1. “Durable” means that the agent can make decision for the Principal, even when the Principal is incapacitated. But if the power of attorney does not say that it is “durable,” then power of attorney is terminated when the Principal is incapacitated. To be durable, it must contain the following, or similar, statement: “This durable power of attorney is not terminated by subsequent incapacity of the Principal, except as provided in chapter 709, Florida Statutes.”

2. A “Durable Power of Attorney” is terminated upon the death of the Principal. Therefore, the agent’s powers are terminated upon the death of the Principal.

3. A “Durable Power of Attorney” must contain specific powers. You cannot include a blanket statement like “my agent can perform any act that I may be able to perform if I had capacity.”  The Principal must initial certain powers—which believe it or not are actually called “Super Powers”!

4. A “Durable Power of Attorney” is effective upon execution. That means that whoever is appointed agent can start acting immediately after you sign a durable power of attorney. As such, the agent can go to a bank and deplete the bank account. Therefore, you must be very careful when choosing your agent!
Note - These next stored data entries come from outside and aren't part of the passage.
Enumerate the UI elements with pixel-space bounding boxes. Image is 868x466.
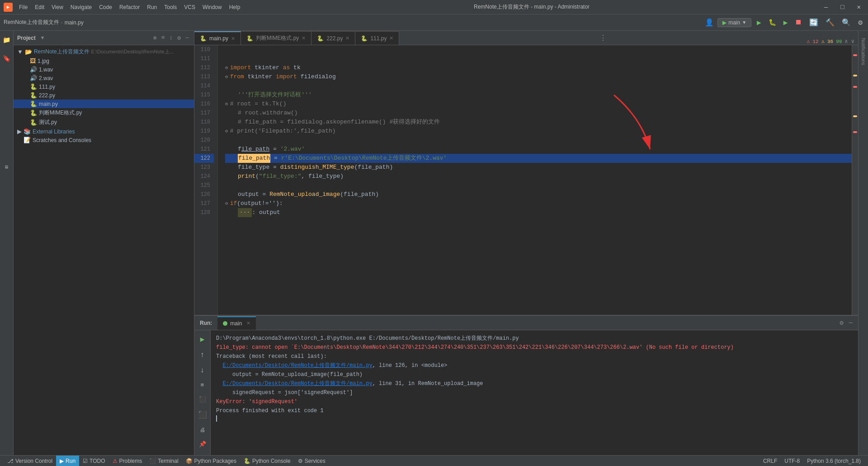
- status-line-ending[interactable]: CRLF: [760, 458, 781, 464]
- settings-button[interactable]: ⚙: [856, 17, 864, 28]
- tree-scratches[interactable]: 📝 Scratches and Consoles: [14, 136, 194, 144]
- run-print-btn[interactable]: 🖨: [199, 426, 206, 434]
- gutter-error-1: [853, 54, 857, 56]
- run-pin-btn[interactable]: 📌: [198, 440, 207, 449]
- menu-navigate[interactable]: Navigate: [68, 3, 94, 11]
- output-link-2[interactable]: E:/Documents/Desktop/RemNote上传音频文件/main.…: [222, 380, 372, 387]
- tab-mainpy[interactable]: 🐍 main.py ✕: [194, 31, 241, 45]
- run-tabs-bar: Run: main ✕ ⚙ —: [194, 316, 858, 330]
- panel-locate-icon[interactable]: ⊕: [152, 33, 158, 43]
- menu-window[interactable]: Window: [200, 3, 225, 11]
- menu-view[interactable]: View: [49, 3, 66, 11]
- run-coverage-button[interactable]: ▶: [782, 17, 790, 28]
- maximize-button[interactable]: □: [837, 3, 848, 12]
- run-scroll-top-btn[interactable]: ≡: [200, 381, 205, 390]
- panel-expand-icon[interactable]: ≡: [160, 33, 166, 43]
- run-panel-minimize-icon[interactable]: —: [847, 318, 854, 328]
- menu-tools[interactable]: Tools: [161, 3, 179, 11]
- bookmarks-icon[interactable]: 🔖: [1, 53, 12, 64]
- tree-external-libs[interactable]: ▶ 📚 External Libraries: [14, 127, 194, 136]
- run-button[interactable]: ▶: [755, 17, 763, 28]
- file-testpy[interactable]: 🐍 测试.py: [14, 118, 194, 127]
- tab-111py-close[interactable]: ✕: [389, 35, 393, 41]
- status-python-version[interactable]: Python 3.6 (torch_1.8): [803, 458, 864, 464]
- search-button[interactable]: 🔍: [840, 17, 853, 28]
- file-judgemimepy[interactable]: 🐍 判断MIME格式.py: [14, 108, 194, 118]
- fold-icon-113[interactable]: ⊖: [225, 72, 228, 81]
- file-2wav[interactable]: 🔊 2.wav: [14, 74, 194, 82]
- menu-file[interactable]: File: [16, 3, 30, 11]
- build-button[interactable]: 🔨: [824, 17, 836, 28]
- root-arrow-icon: ▼: [17, 48, 23, 55]
- fold-icon-127[interactable]: ⊖: [225, 199, 228, 208]
- output-line-7: signedRequest = json['signedRequest']: [216, 388, 853, 397]
- fold-icon-119[interactable]: ⊖: [225, 127, 228, 136]
- var-output2: output: [241, 199, 262, 208]
- status-version-control[interactable]: ⎇ Version Control: [4, 456, 56, 466]
- status-problems[interactable]: ⚠ Problems: [109, 456, 146, 466]
- run-start-btn[interactable]: ▶: [199, 334, 206, 345]
- file-mainpy[interactable]: 🐍 main.py: [14, 100, 194, 108]
- ellipsis-128: ···: [238, 208, 252, 217]
- rerun-button[interactable]: 🔄: [807, 17, 820, 28]
- menu-code[interactable]: Code: [96, 3, 115, 11]
- run-stop2-btn[interactable]: ⬛: [197, 409, 208, 420]
- fold-icon-112[interactable]: ⊖: [225, 63, 228, 72]
- tab-mainpy-close[interactable]: ✕: [231, 36, 235, 42]
- status-python-packages[interactable]: 📦 Python Packages: [182, 456, 240, 466]
- project-icon[interactable]: 📁: [1, 34, 12, 46]
- run-scroll-btn[interactable]: ⬛: [198, 395, 207, 404]
- run-stop-btn[interactable]: ↓: [199, 366, 206, 376]
- menu-help[interactable]: Help: [226, 3, 243, 11]
- code-line-112: ⊖ import tkinter as tk: [225, 63, 852, 72]
- mod-tkinter: tkinter: [255, 63, 279, 72]
- file-111py[interactable]: 🐍 111.py: [14, 82, 194, 91]
- status-terminal[interactable]: ⬛ Terminal: [146, 456, 182, 466]
- status-todo[interactable]: ☑ TODO: [79, 456, 108, 466]
- status-run[interactable]: ▶ Run: [56, 456, 79, 466]
- status-python-console[interactable]: 🐍 Python Console: [240, 456, 294, 466]
- terminal-icon: ⬛: [149, 458, 156, 464]
- debug-button[interactable]: 🐛: [767, 18, 778, 27]
- run-tab-main-close[interactable]: ✕: [246, 320, 250, 326]
- structure-icon[interactable]: ≡: [3, 162, 10, 173]
- minimize-button[interactable]: —: [821, 3, 831, 12]
- tab-mymimepy[interactable]: 🐍 判断MIME格式.py ✕: [241, 31, 311, 45]
- output-link-1[interactable]: E:/Documents/Desktop/RemNote上传音频文件/main.…: [222, 362, 372, 369]
- tab-222py-close[interactable]: ✕: [345, 35, 349, 41]
- panel-collapse-icon[interactable]: ↕: [168, 33, 175, 43]
- status-services[interactable]: ⚙ Services: [294, 456, 329, 466]
- error-count: 12: [812, 39, 818, 44]
- file-1jpg[interactable]: 🖼 1.jpg: [14, 57, 194, 65]
- run-panel-settings-icon[interactable]: ⚙: [838, 318, 845, 328]
- title-bar: ▶ File Edit View Navigate Code Refactor …: [0, 0, 868, 14]
- editor-actions-icon[interactable]: ∧ ∨: [844, 38, 854, 45]
- breadcrumb-file[interactable]: main.py: [65, 19, 84, 26]
- code-editor[interactable]: 110 111 112 113 114 115 116 117 118 119 …: [194, 45, 858, 315]
- tab-mymimepy-close[interactable]: ✕: [302, 35, 306, 41]
- file-1wav[interactable]: 🔊 1.wav: [14, 65, 194, 74]
- output-code-2: signedRequest = json['signedRequest']: [229, 390, 353, 396]
- breadcrumb-project[interactable]: RemNote上传音频文件: [4, 19, 59, 26]
- code-content[interactable]: ⊖ import tkinter as tk ⊖ from tkinter: [218, 45, 852, 315]
- fold-icon-116[interactable]: ⊖: [225, 100, 228, 109]
- run-rerun-btn[interactable]: ↑: [199, 350, 206, 360]
- stop-button[interactable]: ⏹: [793, 17, 804, 28]
- file-222py[interactable]: 🐍 222.py: [14, 91, 194, 100]
- tree-root[interactable]: ▼ 📂 RemNote上传音频文件 E:\Documents\Desktop\R…: [14, 47, 194, 57]
- close-button[interactable]: ✕: [854, 2, 864, 12]
- project-dropdown-icon[interactable]: ▼: [41, 35, 44, 41]
- tabs-more-button[interactable]: ⋮: [596, 33, 610, 43]
- tab-222py[interactable]: 🐍 222.py ✕: [311, 31, 355, 45]
- notifications-label[interactable]: Notifications: [860, 34, 867, 69]
- panel-settings-icon[interactable]: ⚙: [176, 33, 182, 43]
- tab-111py[interactable]: 🐍 111.py ✕: [355, 31, 399, 45]
- run-tab-main[interactable]: main ✕: [217, 316, 256, 330]
- menu-vcs[interactable]: VCS: [181, 3, 198, 11]
- menu-run[interactable]: Run: [144, 3, 160, 11]
- run-config-selector[interactable]: ▶ main ▼: [717, 18, 751, 27]
- panel-close-icon[interactable]: —: [184, 33, 190, 43]
- menu-refactor[interactable]: Refactor: [117, 3, 142, 11]
- status-encoding[interactable]: UTF-8: [781, 458, 803, 464]
- menu-edit[interactable]: Edit: [32, 3, 47, 11]
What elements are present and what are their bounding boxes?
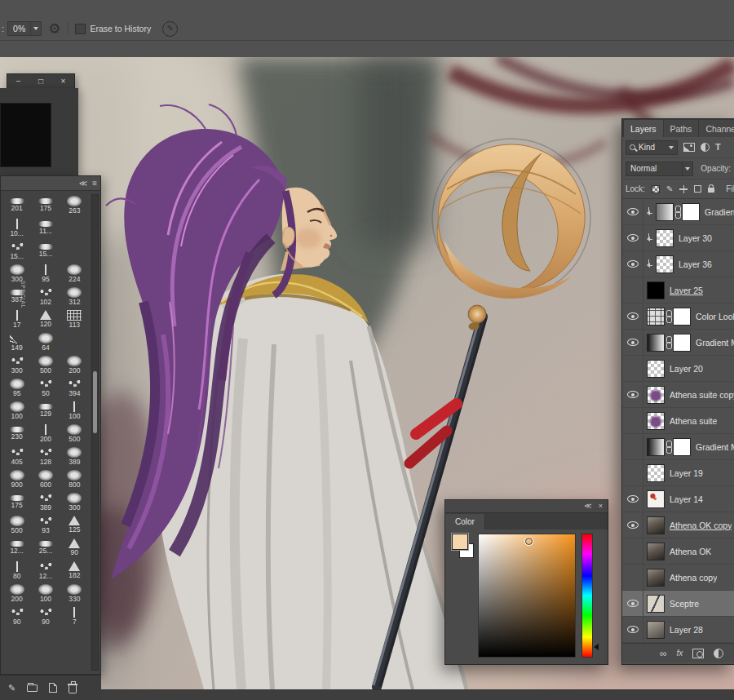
brush-preset[interactable]: 125 bbox=[60, 516, 89, 536]
layer-row-main[interactable]: Layer 30 bbox=[643, 225, 734, 250]
brush-preset[interactable] bbox=[60, 219, 89, 239]
visibility-toggle[interactable] bbox=[622, 303, 643, 329]
brush-preset[interactable]: 200 bbox=[2, 584, 31, 605]
brush-preset[interactable] bbox=[60, 333, 89, 353]
layer-row-main[interactable]: Layer 25 bbox=[643, 277, 734, 303]
brush-panel-header[interactable]: ≪ ≡ bbox=[1, 176, 100, 191]
scrollbar-thumb[interactable] bbox=[93, 371, 97, 433]
brush-preset[interactable]: 129 bbox=[31, 401, 60, 422]
minimize-button[interactable]: − bbox=[16, 78, 21, 86]
visibility-toggle[interactable] bbox=[622, 486, 643, 512]
lock-artboard-icon[interactable] bbox=[694, 185, 701, 193]
layer-row[interactable]: Layer 36 bbox=[622, 251, 734, 277]
panel-menu-icon[interactable]: ≡ bbox=[92, 179, 97, 188]
brush-preset[interactable]: 93 bbox=[31, 516, 60, 536]
layer-thumbnail[interactable] bbox=[656, 255, 674, 273]
layer-row-main[interactable]: Athena copy bbox=[643, 565, 734, 590]
brush-preset[interactable]: 100 bbox=[60, 401, 89, 422]
brush-preset[interactable]: 11... bbox=[31, 219, 60, 239]
brush-preset[interactable]: 389 bbox=[60, 447, 89, 467]
layer-thumbnail[interactable] bbox=[656, 229, 674, 247]
layer-thumbnail[interactable] bbox=[656, 203, 674, 221]
add-adjustment-icon[interactable] bbox=[714, 649, 723, 658]
link-layers-icon[interactable]: ∞ bbox=[660, 649, 667, 658]
layer-row[interactable]: Layer 19 bbox=[622, 460, 734, 486]
layer-thumbnail[interactable] bbox=[647, 516, 665, 534]
layer-row-main[interactable]: Athena OK bbox=[643, 538, 734, 564]
folder-icon[interactable] bbox=[27, 684, 38, 692]
layer-thumbnail[interactable] bbox=[647, 438, 665, 456]
layer-thumbnail[interactable] bbox=[647, 569, 665, 587]
layer-row[interactable]: Athena OK bbox=[622, 538, 734, 565]
brush-preset[interactable] bbox=[60, 241, 89, 262]
brush-preset[interactable]: 113 bbox=[60, 310, 89, 330]
layer-thumbnail[interactable] bbox=[647, 334, 665, 352]
layer-thumbnail[interactable] bbox=[647, 621, 665, 639]
layer-row-main[interactable]: Sceptre bbox=[643, 591, 734, 616]
layer-name[interactable]: Layer 25 bbox=[670, 286, 703, 295]
brush-preset[interactable]: 7 bbox=[60, 607, 89, 627]
visibility-toggle[interactable] bbox=[622, 382, 643, 407]
brush-preset[interactable]: 230 bbox=[2, 424, 31, 445]
layer-row-main[interactable]: Athena suite copy bbox=[643, 382, 734, 407]
brush-preset[interactable]: 80 bbox=[2, 561, 31, 582]
brush-preset[interactable]: 12... bbox=[2, 538, 31, 559]
brush-preset[interactable]: 100 bbox=[2, 401, 31, 422]
brush-preset[interactable]: 25... bbox=[31, 538, 60, 559]
lock-position-icon[interactable] bbox=[679, 185, 688, 193]
visibility-toggle[interactable] bbox=[622, 356, 643, 381]
layer-name[interactable]: Athena OK copy bbox=[670, 521, 732, 530]
layer-row-main[interactable]: Gradient Map bbox=[643, 434, 734, 459]
brush-preset[interactable]: 330 bbox=[60, 584, 89, 605]
brush-preset[interactable]: 90 bbox=[2, 607, 31, 627]
brush-preset[interactable]: 175 bbox=[31, 196, 60, 216]
brush-preset[interactable]: 15... bbox=[2, 241, 31, 262]
layer-name[interactable]: Gradient Map bbox=[696, 338, 734, 348]
close-icon[interactable]: × bbox=[599, 503, 603, 510]
visibility-toggle[interactable] bbox=[622, 251, 643, 277]
layer-thumbnail[interactable] bbox=[647, 490, 665, 508]
brush-preset[interactable]: 405 bbox=[2, 447, 31, 467]
layer-row[interactable]: Color Lookup bbox=[622, 303, 734, 330]
brush-preset[interactable]: 100 bbox=[31, 584, 60, 605]
brush-preset[interactable]: 600 bbox=[31, 470, 60, 490]
airbrush-icon[interactable]: ✎ bbox=[162, 21, 178, 37]
lock-transparency-icon[interactable] bbox=[652, 185, 660, 193]
filter-adjustment-layers-icon[interactable] bbox=[701, 143, 710, 152]
mask-thumbnail[interactable] bbox=[673, 438, 691, 456]
brush-preset[interactable]: 50 bbox=[31, 379, 60, 399]
layer-name[interactable]: Layer 14 bbox=[670, 494, 703, 504]
tab-color[interactable]: Color bbox=[445, 514, 485, 529]
lock-pixels-icon[interactable]: ✎ bbox=[666, 185, 673, 193]
brush-preset[interactable]: 300 bbox=[2, 356, 31, 376]
layer-row-main[interactable]: Gradient bbox=[643, 199, 734, 224]
brush-preset[interactable]: 64 bbox=[31, 333, 60, 353]
collapse-icon[interactable]: ≪ bbox=[79, 179, 87, 188]
layer-row-main[interactable]: Gradient Map bbox=[643, 330, 734, 355]
brush-preset[interactable]: 800 bbox=[60, 470, 89, 490]
maximize-button[interactable]: □ bbox=[38, 78, 43, 86]
flow-combobox[interactable]: 0% bbox=[7, 21, 42, 36]
visibility-toggle[interactable] bbox=[622, 330, 643, 355]
brush-preset[interactable]: 900 bbox=[2, 470, 31, 490]
brush-preset[interactable]: 394 bbox=[60, 379, 89, 399]
brush-preset[interactable]: 128 bbox=[31, 447, 60, 467]
brush-preset[interactable]: 175 bbox=[2, 493, 31, 513]
visibility-toggle[interactable] bbox=[622, 225, 643, 250]
filter-kind-dropdown[interactable]: Kind bbox=[626, 140, 678, 155]
brush-preset[interactable]: 201 bbox=[2, 196, 31, 216]
layer-row[interactable]: Athena OK copy bbox=[622, 512, 734, 538]
add-mask-icon[interactable] bbox=[692, 649, 704, 658]
brush-preset[interactable]: 90 bbox=[60, 538, 89, 559]
layer-name[interactable]: Layer 19 bbox=[670, 468, 703, 478]
layer-row[interactable]: Layer 20 bbox=[622, 356, 734, 382]
layer-row-main[interactable]: Layer 20 bbox=[643, 356, 734, 381]
mask-thumbnail[interactable] bbox=[673, 334, 691, 352]
picker-cursor[interactable] bbox=[525, 538, 533, 545]
layer-row[interactable]: Gradient Map bbox=[622, 434, 734, 460]
layer-thumbnail[interactable] bbox=[647, 464, 665, 482]
visibility-toggle[interactable] bbox=[622, 408, 643, 433]
layer-name[interactable]: Layer 20 bbox=[670, 364, 703, 374]
lock-all-icon[interactable] bbox=[708, 188, 714, 193]
layer-thumbnail[interactable] bbox=[647, 360, 665, 378]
5. A properly drafted “Durable Power of Attorney” may avoid guardianship. Guardianship is a procedure of last resort. If a court finds valid alternatives to guardianship—such as the existence of durable power of attorney, health care surrogate, or a living will—it may deem guardianship unnecessary.

6. Formalities must be followed:  The law requires two witnesses and that a Notary Public acknowledges the signature of the Principal.  “Super Powers” must be initialed.

Designation of Health Care Surrogate 

In a Designation of Health Care Surrogate, a Principal appoints a Surrogate so that the Surrogate can make medical decisions for the Principal. Here are key concepts to understand:

1. The designation of the Surrogate may be immediate, but you have to affirmatively say so in the document. If you don’t, the Surrogate starts acting upon the determination of incapacity of the Principal by the doctors.

2. A properly drafted “Designation of Health Care Surrogate” may avoid guardianship. As we’ve discussed, guardianship is a procedure of last resort. If a court finds valid alternatives to guardianship—such as the existence of durable power of attorney, health care surrogate or a and living will—it may deem guardianship unnecessary.

3. Formalities must be followed: The law requires two witnesses; however, you do not need a Notary Public.

Living Wills 

Living wills direct the providing, withholding, or withdrawal of life-prolonging procedures in the event that a person has a terminal condition, has an end-stage condition, or is in a persistent vegetative state. Formalities must be followed when preparing this document. As with the Health Care Surrogate just discussed, the law requires two witnesses; however, you do not need a Notary Public.

1. Living Wills should not be confused with Last Wills and Testaments.  A Living Will only deals with terminal conditions.

2. Living Wills should not be confused with Living Trusts. A Living Will only deals with terminal conditions.